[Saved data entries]

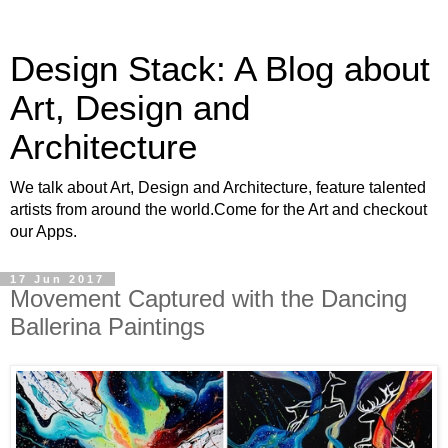
Design Stack: A Blog about
Art, Design and
Architecture
We talk about Art, Design and Architecture, feature talented
artists from around the world.Come for the Art and checkout
our Apps.
17 Jun 2017
Movement Captured with the Dancing
Ballerina Paintings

• Exercise description:
Set down every record exactly, without the pictures.

• Completed task:
Design Stack: A Blog about
Art, Design and
Architecture
We talk about Art, Design and Architecture, feature talented
artists from around the world.Come for the Art and checkout
our Apps.
17 Jun 2017
Movement Captured with the Dancing
Ballerina Paintings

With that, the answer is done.